(Stored data entries)
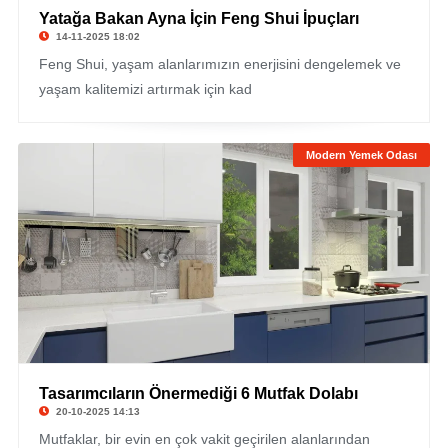
Yatağa Bakan Ayna İçin Feng Shui İpuçları
14-11-2025 18:02
Feng Shui, yaşam alanlarımızın enerjisini dengelemek ve
yaşam kalitemizi artırmak için kad
Modern Yemek Odası
Tasarımcıların Önermediği 6 Mutfak Dolabı
20-10-2025 14:13
Mutfaklar, bir evin en çok vakit geçirilen alanlarından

DESCRIPTION OF THE TASK:
Answer with a number only. How many lines in the records include the word "yaşam"?

RESULT OF THE EXERCISE:
2